Culture

TVA lève le voile sur Rock & Rolland

Rock & Rolland a beau raconter le quotidien de deux baby-boomers à la retraite, TVA ne croit pas que sa nouvelle comédie s’adresse exclusivement à cette clientèle. «C’est une série très rassembleuse qui ratisse large», insiste France Lauzière, la directrice des programmes du réseau.

Même son de cloche du côté de Sylvain Roy, script-éditeur, idéateur et réalisateur de l’Å“uvre. «La retraite est une toile de fond, note-t-il. Les personnages sont loin de l’hospice!» Avec une distribution de prestige, un humour sans malice et une case horaire enviable (les mardis soir à 20 h), il y a fort à parier que Rock & Rolland fera bonne figure dans les sondages. TVA ne semble d’ailleurs pas en douter puisqu’il a déjà commandé 20 autres demi-heures qu’il compte diffuser en 2011.

Mais après avoir assisté à la projection de quelques épisodes de la série hier, on soupçonne que les moins de 30 ans ne constitueront pas une large partie de son auditoire. Première fiction produite par Juste pour rire TV, Rock & Rolland traite de l’amitié entre deux quinquagénaires nouvellement retraités qui n’ont, en apparence, rien en commun.
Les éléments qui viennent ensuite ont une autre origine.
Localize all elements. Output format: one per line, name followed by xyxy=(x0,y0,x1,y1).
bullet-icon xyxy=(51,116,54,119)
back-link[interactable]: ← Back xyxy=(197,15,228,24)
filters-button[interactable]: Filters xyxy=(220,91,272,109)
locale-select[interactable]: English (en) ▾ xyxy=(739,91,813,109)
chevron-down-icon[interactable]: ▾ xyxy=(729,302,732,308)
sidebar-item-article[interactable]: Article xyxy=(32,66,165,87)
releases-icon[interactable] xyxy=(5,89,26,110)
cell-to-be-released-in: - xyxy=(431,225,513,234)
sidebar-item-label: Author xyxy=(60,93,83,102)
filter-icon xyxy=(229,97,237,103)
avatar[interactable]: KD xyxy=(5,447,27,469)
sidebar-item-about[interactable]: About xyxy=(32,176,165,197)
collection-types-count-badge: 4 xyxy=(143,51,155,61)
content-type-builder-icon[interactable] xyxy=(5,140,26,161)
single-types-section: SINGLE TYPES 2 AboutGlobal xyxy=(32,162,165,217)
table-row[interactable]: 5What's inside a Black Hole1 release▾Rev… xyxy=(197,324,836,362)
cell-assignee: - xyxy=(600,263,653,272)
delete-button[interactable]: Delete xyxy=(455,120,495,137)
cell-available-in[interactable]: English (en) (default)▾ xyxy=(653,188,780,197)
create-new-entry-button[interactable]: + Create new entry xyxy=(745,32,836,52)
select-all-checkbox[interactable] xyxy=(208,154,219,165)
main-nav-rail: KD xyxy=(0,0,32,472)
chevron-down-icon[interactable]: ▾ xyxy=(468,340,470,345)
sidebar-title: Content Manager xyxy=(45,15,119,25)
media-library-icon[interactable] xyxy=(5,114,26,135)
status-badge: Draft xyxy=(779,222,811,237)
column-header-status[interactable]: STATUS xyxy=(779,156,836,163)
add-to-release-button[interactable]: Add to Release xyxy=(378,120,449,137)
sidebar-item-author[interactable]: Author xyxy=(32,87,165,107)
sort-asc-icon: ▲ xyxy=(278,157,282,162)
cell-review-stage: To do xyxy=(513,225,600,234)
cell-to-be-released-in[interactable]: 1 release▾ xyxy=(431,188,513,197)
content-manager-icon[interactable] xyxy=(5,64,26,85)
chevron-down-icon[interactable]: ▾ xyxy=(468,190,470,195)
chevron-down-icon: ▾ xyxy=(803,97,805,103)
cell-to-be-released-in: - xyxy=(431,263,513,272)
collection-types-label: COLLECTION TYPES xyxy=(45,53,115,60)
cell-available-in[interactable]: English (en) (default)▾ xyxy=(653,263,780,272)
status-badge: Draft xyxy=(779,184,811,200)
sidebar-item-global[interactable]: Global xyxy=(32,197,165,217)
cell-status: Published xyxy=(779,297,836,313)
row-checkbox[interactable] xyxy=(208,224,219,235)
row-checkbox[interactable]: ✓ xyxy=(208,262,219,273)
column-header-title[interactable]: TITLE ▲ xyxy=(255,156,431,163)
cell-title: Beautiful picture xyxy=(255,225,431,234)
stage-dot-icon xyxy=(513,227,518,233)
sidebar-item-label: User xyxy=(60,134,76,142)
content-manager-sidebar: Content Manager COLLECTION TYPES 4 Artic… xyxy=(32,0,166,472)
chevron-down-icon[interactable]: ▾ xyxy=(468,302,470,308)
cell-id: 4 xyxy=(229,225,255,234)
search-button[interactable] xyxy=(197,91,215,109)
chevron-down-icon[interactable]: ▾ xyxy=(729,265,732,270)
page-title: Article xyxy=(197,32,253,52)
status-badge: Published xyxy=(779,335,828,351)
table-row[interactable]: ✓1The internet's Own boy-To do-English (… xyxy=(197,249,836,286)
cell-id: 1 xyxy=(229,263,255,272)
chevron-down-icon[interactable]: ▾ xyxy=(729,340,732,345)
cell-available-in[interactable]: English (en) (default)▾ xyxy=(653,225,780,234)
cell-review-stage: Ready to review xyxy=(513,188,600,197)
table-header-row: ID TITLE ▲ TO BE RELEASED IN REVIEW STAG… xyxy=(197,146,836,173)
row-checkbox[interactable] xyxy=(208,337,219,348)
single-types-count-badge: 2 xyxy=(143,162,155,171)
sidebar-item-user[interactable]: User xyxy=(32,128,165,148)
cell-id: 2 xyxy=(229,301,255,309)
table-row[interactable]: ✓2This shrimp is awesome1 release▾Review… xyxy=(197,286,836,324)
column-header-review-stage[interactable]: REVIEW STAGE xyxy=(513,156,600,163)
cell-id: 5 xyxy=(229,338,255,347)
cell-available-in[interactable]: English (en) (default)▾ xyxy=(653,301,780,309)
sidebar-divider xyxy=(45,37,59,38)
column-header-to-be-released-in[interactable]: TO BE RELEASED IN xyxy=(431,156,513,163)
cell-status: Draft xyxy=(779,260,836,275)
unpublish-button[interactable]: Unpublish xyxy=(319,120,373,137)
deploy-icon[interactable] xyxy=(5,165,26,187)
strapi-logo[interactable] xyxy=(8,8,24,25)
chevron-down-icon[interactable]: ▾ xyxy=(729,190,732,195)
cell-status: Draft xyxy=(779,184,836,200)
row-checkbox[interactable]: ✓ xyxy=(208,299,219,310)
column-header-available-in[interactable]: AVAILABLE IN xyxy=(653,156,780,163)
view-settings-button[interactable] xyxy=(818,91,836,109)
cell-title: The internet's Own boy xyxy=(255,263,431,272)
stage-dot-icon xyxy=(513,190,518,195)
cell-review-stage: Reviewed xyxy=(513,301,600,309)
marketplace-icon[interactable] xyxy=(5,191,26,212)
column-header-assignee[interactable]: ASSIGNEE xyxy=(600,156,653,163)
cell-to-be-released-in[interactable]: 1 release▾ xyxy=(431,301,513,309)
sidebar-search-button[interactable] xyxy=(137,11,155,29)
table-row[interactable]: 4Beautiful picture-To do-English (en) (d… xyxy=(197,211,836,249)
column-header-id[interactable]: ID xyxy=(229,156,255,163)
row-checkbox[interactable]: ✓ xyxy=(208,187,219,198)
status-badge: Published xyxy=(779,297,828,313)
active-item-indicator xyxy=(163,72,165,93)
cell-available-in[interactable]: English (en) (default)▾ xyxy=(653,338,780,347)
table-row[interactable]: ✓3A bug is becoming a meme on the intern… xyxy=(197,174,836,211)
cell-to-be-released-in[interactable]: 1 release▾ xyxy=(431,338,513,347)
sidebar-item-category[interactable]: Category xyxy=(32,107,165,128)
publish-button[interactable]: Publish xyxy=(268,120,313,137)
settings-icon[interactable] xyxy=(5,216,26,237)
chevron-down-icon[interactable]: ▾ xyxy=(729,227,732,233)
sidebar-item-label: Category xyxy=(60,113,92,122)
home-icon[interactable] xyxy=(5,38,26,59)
D’une part, on retrouve Rock (Michel Barrette), un décrocheur de 56 ans plein aux as depuis qu’il a vendu sa florissante entreprise d’enseignes lumineuses. Entouré de sa fille Sophie, proprio d’un pawnshop (Julie Deslauriers), et de son garçon éducateur en CPE (Pierre-François Legendre), il découvre avec angoisse la vie après le travail.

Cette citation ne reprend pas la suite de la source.